ALEXANDRIA, Egypt: Egyptian archaeologists on Thursday dashed local hopes that a newly discovered ancient sarcophagus might contain the remains of Alexander the Great, finding instead the mummies of what appeared to be a family of three.
Workmen inadvertently unearthed the approximately 2,000-year-old black granite sealed sarcophagus this month during the construction of an apartment building in the historic Mediterranean port city of Alexandria.
The 30-ton coffin is the largest yet found in Alexandria, prompting a swirl of theories in local and international media that it may be the resting place of the ancient Greek ruler who in 331 BC founded the city that still bears his name.
Egypt’s antiquities ministry had vigorously dismissed the chances of finding Alexander’s remains inside the 30-ton sarcophagus and on Thursday its skepticism was vindicated.
“We found the bones of three people, in what looks like a family burial... Unfortunately the mummies inside were not in the best condition and only the bones remain,” Mostafa Waziri, secretary-general of the Supreme Council of Antiquities, told reporters at the site.
Waziri said some of the remains had disintegrated because sewage water from a nearby building had leaked into the sarcophagus through a small crack in one of the sides.
The location of the remains of Alexander the Great, who died in 323 BC in Babylon, remains a mystery.
The sarcophagus in Alexandria is the latest of a series of interesting archaeological finds this year in Egypt that include a 4,400-year-old tomb in Giza and an ancient necropolis in Minya, south of Cairo.

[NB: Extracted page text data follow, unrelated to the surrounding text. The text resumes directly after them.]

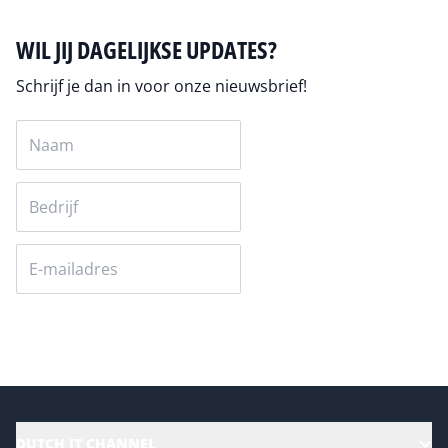
WIL JIJ DAGELIJKSE UPDATES?
Schrijf je dan in voor onze nieuwsbrief!
Versturen
DUTCH IT CHANNEL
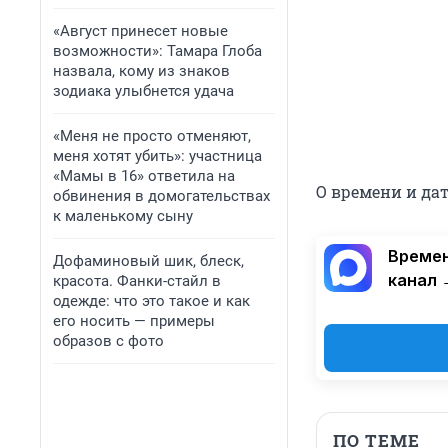
«Август принесет новые
возможности»: Тамара Глоба
назвала, кому из знаков
зодиака улыбнется удача
«Меня не просто отменяют,
меня хотят убить»: участница
«Мамы в 16» ответила на
О времени и да
обвинения в домогательствах
к маленькому сыну
Времен
Дофаминовый шик, блеск,
канал 
красота. Фанки-стайл в
одежде: что это такое и как
его носить — примеры
образов с фото
ПО ТЕМЕ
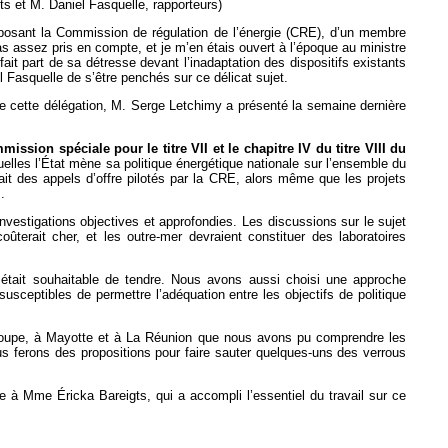
s et M. Daniel Fasquelle, rapporteurs)
posant la Commission de régulation de l’énergie (CRE), d’un membre
s assez pris en compte, et je m’en étais ouvert à l’époque au ministre
t part de sa détresse devant l’inadaptation des dispositifs existants
Fasquelle de s’être penchés sur ce délicat sujet.
e cette délégation, M. Serge Letchimy a présenté la semaine dernière
ion spéciale pour le titre VII et le chapitre IV du titre VIII du
elles l’État mène sa politique énergétique nationale sur l’ensemble du
ait des appels d’offre pilotés par la CRE, alors même que les projets
.
investigations objectives et approfondies. Les discussions sur le sujet
ûterait cher, et les outre-mer devraient constituer des laboratoires
l était souhaitable de tendre. Nous avons aussi choisi une approche
usceptibles de permettre l’adéquation entre les objectifs de politique
deloupe, à Mayotte et à La Réunion que nous avons pu comprendre les
ous ferons des propositions pour faire sauter quelques-uns des verrous
à Mme Éricka Bareigts, qui a accompli l’essentiel du travail sur ce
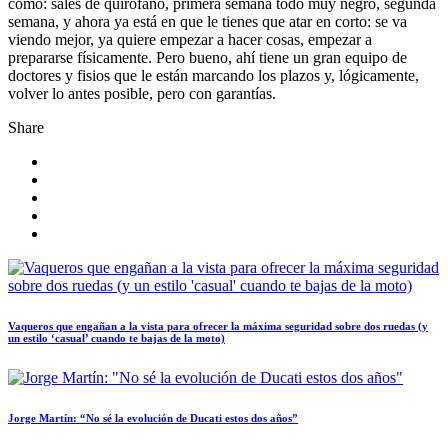
como: sales de quirófano, primera semana todo muy negro, segunda
semana, y ahora ya está en que le tienes que atar en corto: se va
viendo mejor, ya quiere empezar a hacer cosas, empezar a
prepararse físicamente. Pero bueno, ahí tiene un gran equipo de
doctores y fisios que le están marcando los plazos y, lógicamente,
volver lo antes posible, pero con garantías.
Share
Vaqueros que engañan a la vista para ofrecer la máxima seguridad sobre dos ruedas (y
un estilo ‘casual’ cuando te bajas de la moto)
Jorge Martín: “No sé la evolución de Ducati estos dos años”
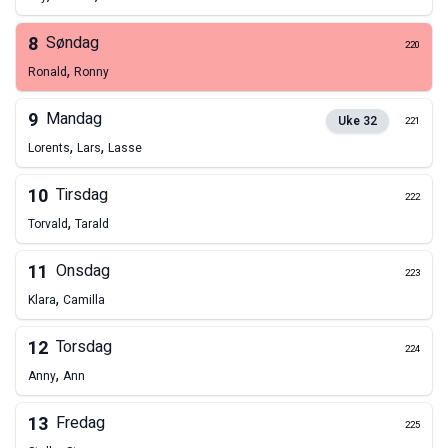
8
Søndag
220
,
Ronald
Ronny
9
Mandag
Uke
32
221
,
,
Lorents
Lars
Lasse
10
Tirsdag
222
,
Torvald
Tarald
11
Onsdag
223
,
Klara
Camilla
12
Torsdag
224
,
Anny
Ann
13
Fredag
225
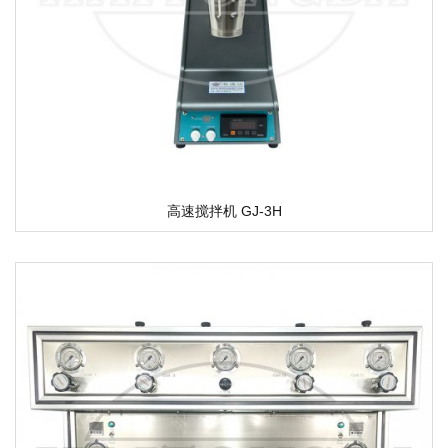
高速搅拌机 GJ-3H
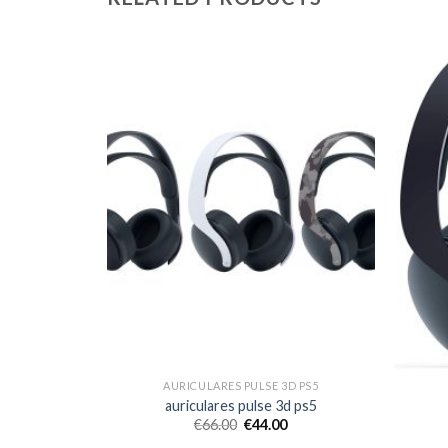
D PS5
AURICULARES PULSE 3D PS5
d ps5
auriculares pulse 3d ps5
€
66.00
€
44.00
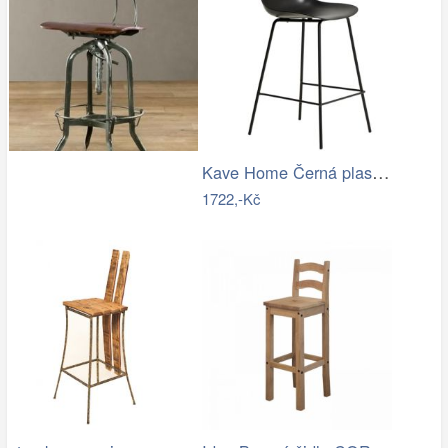
Kave Home Černá plastová barová židle…
1722,-Kč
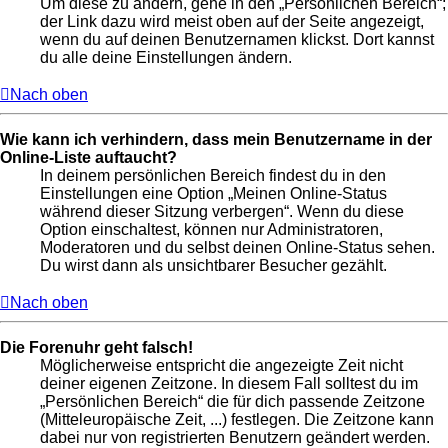
Um diese zu ändern, gehe in den „Persönlichen Bereich“;
der Link dazu wird meist oben auf der Seite angezeigt,
wenn du auf deinen Benutzernamen klickst. Dort kannst
du alle deine Einstellungen ändern.
Nach oben
Wie kann ich verhindern, dass mein Benutzername in der
Online-Liste auftaucht?
In deinem persönlichen Bereich findest du in den
Einstellungen eine Option „Meinen Online-Status
während dieser Sitzung verbergen“. Wenn du diese
Option einschaltest, können nur Administratoren,
Moderatoren und du selbst deinen Online-Status sehen.
Du wirst dann als unsichtbarer Besucher gezählt.
Nach oben
Die Forenuhr geht falsch!
Möglicherweise entspricht die angezeigte Zeit nicht
deiner eigenen Zeitzone. In diesem Fall solltest du im
„Persönlichen Bereich“ die für dich passende Zeitzone
(Mitteleuropäische Zeit, ...) festlegen. Die Zeitzone kann
dabei nur von registrierten Benutzern geändert werden.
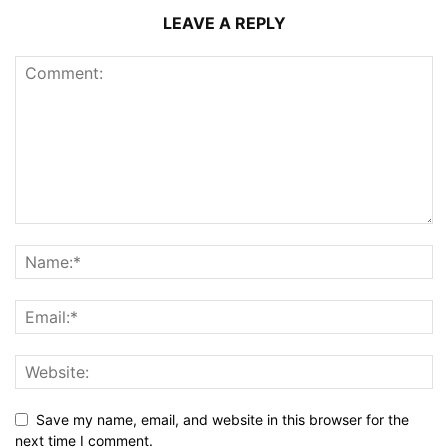
LEAVE A REPLY
Save my name, email, and website in this browser for the
next time I comment.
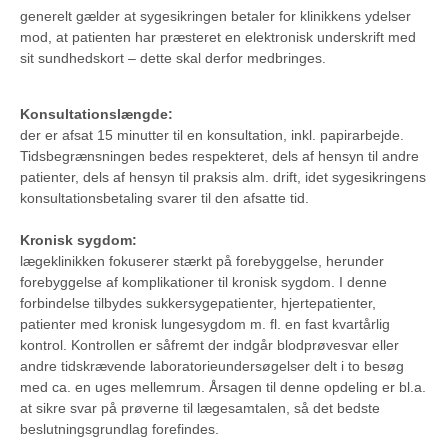
generelt gælder at sygesikringen betaler for klinikkens ydelser
mod, at patienten har præsteret en elektronisk underskrift med
sit sundhedskort – dette skal derfor medbringes.
Konsultationslængde:
der er afsat 15 minutter til en konsultation, inkl. papirarbejde.
Tidsbegrænsningen bedes respekteret, dels af hensyn til andre
patienter, dels af hensyn til praksis alm. drift, idet sygesikringens
konsultationsbetaling svarer til den afsatte tid.
Kronisk sygdom:
lægeklinikken fokuserer stærkt på forebyggelse, herunder
forebyggelse af komplikationer til kronisk sygdom. I denne
forbindelse tilbydes sukkersygepatienter, hjertepatienter,
patienter med kronisk lungesygdom m. fl. en fast kvartårlig
kontrol. Kontrollen er såfremt der indgår blodprøvesvar eller
andre tidskrævende laboratorieundersøgelser delt i to besøg
med ca. en uges mellemrum. Årsagen til denne opdeling er bl.a.
at sikre svar på prøverne til lægesamtalen, så det bedste
beslutningsgrundlag forefindes.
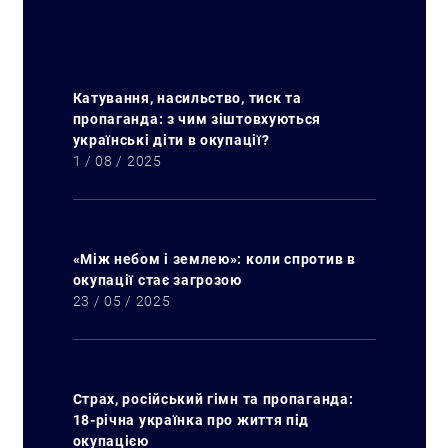
Катування, насильство, тиск та
пропаганда: з чим зіштовхуються
українські діти в окупації?
1 / 08 / 2025
«Між небом і землею»: коли спротив в
окупації стає загрозою
23 / 05 / 2025
Искать:
Страх, російський гімн та пропаганда:
18-річна українка про життя під
окупацією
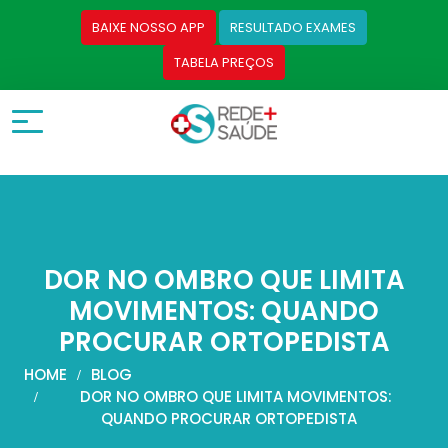
BAIXE NOSSO APP
RESULTADO EXAMES
TABELA PREÇOS
DOR NO OMBRO QUE LIMITA
MOVIMENTOS: QUANDO
PROCURAR ORTOPEDISTA
HOME
BLOG
DOR NO OMBRO QUE LIMITA MOVIMENTOS:
QUANDO PROCURAR ORTOPEDISTA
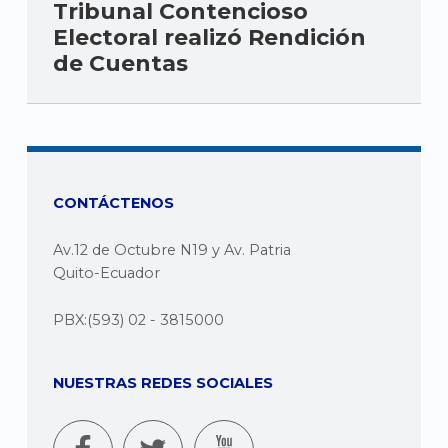
Tribunal Contencioso
Electoral realizó Rendición
de Cuentas
CONTÁCTENOS
Av.12 de Octubre N19 y Av. Patria
Quito-Ecuador
PBX:(593) 02 - 3815000
NUESTRAS REDES SOCIALES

The unmarked tomb in Alexandria did not likely belong to any other notable ruler in the Ptolemaic period (332 BC-30 BC) associated with Alexander the Great, or the subsequent Roman era, Waziri said.
The prospect of opening the long-sealed sarcophagus had stirred fears in Egyptian media that it could unleash a 1,000-year curse.
“We’ve opened it and, thank God, the world has not fallen into darkness, said Waziri.
“I was the first to put my whole head inside the sarcophagus... and here I stand before you ... I am fine.”